The indigo bunting (Passerina cyanea) is a common and widespread songbird with a small, stocky body and a short tail (2) (3). As its common name suggests, the male indigo bunting has a characteristic brilliant blue breeding plumage (2) (3) (4) (5), with black lores (4), a purplish head, and darker blue feathers on the wings and tail, which can occasionally appear black (2) (3) (4) (6). The appearance of the male changes dramatically when it is not breeding, with most of the plumage becoming brown with small traces of blue on the wing-coverts, rump, head and breast (4) (5) (7).
The dull grey-brown plumage of the female indigo bunting is similar to that of the non-breeding male (4) (6) (7). The female has faint dark streaking on its breast and belly, a white throat, buff underparts and wingbars, and variable amounts of blue on its shoulders, rump and tail (2) (3) (5) (6) (7). The bill of the female indigo bunting is short, thick and conical (2) (3) (4), while that of the male is bicoloured, with a black upper mandible and a silver lower mandible (4).
The juvenile indigo bunting is similar in appearance to the adult female, although the young male has a variable amount of blue in its plumage (2) (3) (4) (6).
The song of the indigo bunting is a lazy series of ‘sweet’ and ‘tew’ notes, while its calls include a sharp ‘pink’ and a soft ‘tink’ (7). Vocalisations are made from high, elevated points such as treetops, shrubs and telephone lines (3).
- Also known as
- indigo bird, indigo painted finch.
- Length: 11.5 - 13 cm (2)
- Wingspan: 19 - 22 cm (3)
- 12 - 18 g (2) (3)
Indigo bunting biology
A long-distance nocturnal migrant, the indigo bunting forms large flocks and migrates south from its breeding grounds between September and mid-October, using the stars for navigation (2) (3). Northward migration from its wintering grounds usually begins in late April or May. Females usually migrate up to two weeks later than males (2).

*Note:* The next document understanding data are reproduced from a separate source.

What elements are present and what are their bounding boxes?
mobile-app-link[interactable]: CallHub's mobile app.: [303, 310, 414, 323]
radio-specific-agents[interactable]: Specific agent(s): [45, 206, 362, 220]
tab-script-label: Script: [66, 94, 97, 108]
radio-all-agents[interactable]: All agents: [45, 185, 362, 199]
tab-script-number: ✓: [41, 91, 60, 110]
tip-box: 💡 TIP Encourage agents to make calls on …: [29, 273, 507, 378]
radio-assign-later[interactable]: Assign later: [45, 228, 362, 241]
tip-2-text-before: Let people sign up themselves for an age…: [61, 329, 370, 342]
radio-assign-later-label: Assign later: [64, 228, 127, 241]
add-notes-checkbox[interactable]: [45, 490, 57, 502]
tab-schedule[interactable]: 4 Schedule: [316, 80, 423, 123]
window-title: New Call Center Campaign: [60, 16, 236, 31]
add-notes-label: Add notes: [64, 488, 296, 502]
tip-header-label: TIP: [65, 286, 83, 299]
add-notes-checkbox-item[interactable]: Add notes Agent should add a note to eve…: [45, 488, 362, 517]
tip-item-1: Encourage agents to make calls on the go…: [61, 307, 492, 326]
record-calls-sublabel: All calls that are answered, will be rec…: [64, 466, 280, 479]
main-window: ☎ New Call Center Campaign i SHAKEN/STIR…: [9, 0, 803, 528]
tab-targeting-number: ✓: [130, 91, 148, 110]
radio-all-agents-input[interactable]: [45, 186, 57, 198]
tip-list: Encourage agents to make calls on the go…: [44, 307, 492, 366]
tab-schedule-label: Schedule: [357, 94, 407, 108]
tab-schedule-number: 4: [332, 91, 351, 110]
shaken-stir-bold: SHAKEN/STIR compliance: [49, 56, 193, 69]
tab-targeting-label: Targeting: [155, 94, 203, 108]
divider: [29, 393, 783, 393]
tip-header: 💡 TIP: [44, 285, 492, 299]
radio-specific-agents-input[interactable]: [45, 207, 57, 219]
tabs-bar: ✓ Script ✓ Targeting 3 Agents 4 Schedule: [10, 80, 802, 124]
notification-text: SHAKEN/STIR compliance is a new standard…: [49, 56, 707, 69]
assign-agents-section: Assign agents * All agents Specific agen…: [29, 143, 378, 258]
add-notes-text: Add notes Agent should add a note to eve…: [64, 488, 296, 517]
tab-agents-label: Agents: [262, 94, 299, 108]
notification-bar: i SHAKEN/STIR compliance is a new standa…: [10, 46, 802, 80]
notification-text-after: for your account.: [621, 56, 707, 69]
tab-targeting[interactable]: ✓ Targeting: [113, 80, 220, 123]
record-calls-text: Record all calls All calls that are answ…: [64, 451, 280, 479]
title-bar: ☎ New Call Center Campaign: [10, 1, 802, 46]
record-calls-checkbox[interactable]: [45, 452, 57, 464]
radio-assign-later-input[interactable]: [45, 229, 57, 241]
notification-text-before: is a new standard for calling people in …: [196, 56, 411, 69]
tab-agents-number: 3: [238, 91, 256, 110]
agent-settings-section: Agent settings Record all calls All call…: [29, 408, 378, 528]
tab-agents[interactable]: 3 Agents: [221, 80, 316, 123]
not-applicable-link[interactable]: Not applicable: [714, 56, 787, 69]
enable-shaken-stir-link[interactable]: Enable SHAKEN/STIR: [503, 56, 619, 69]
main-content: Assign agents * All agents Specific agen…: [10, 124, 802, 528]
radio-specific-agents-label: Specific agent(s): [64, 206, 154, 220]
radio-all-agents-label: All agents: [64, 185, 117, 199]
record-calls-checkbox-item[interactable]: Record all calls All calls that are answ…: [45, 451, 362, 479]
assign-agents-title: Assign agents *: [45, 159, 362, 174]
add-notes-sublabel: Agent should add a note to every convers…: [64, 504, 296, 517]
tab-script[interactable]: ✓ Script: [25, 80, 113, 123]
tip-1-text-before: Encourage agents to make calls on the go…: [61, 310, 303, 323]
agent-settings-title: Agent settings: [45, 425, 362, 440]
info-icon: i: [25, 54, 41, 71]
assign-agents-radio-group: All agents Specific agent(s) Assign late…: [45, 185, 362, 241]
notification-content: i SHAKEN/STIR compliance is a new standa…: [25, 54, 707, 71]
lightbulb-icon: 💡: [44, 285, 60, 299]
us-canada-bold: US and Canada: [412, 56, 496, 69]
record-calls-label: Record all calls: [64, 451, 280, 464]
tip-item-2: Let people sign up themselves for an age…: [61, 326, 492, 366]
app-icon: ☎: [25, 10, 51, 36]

The diet of the indigo bunting is mostly composed of small seeds, berries and buds, as well as spiders and small insects such as caterpillars, beetles and grasshoppers (2) (3).

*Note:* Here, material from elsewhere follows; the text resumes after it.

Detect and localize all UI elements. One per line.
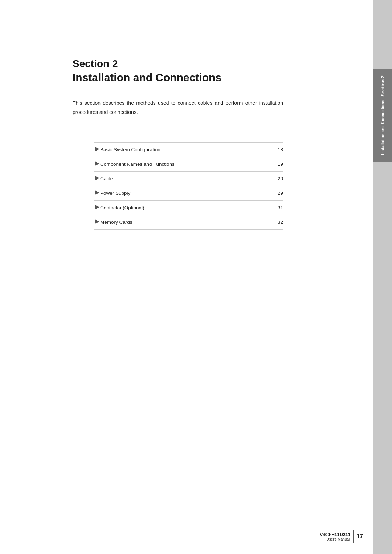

The breeding season of the indigo bunting takes place between May and August, with the female alone building the nest in low vegetation along the edges of woodland and roads. The nest is a woven cup made with leaves, grass, bark and plant stems, which is then lined with softer material such as roots, thin bark, grass and deer hair. The female indigo bunting lays a clutch of 3 or 4 smooth white eggs and incubates alone for 11 to 14 days. During this period the female receives no help from the male, who remains close by but does not feed the female or the hatchlings (2) (3). The young generally fledge the nest between 9 and 12 days after hatching (2).
The male indigo bunting is highly territorial during the breeding season and defends its territory by fighting with other males (2) (3). Most breeding males have one female within their territory, although some may have two or more.A breeding pair remains together for the season and raises up to three broods each year (2).
Indigo bunting range
The indigo bunting has an extremely large range, breeding in southern Canada and the United States, moving south to Mexico, the Caribbean, Panama and Venezuela to overwinter (2) (5) (8) (9).
Species with a similar range
Indigo bunting habitat
The indigo bunting inhabits weedy and shrubby areas which have been previously cultivated or disturbed, such as forest edges, hedgerows, rice fields, open woodland and roadsides (2) (3) (4) (5) (9). It is also known to inhabit urban areas, especially during winter (4).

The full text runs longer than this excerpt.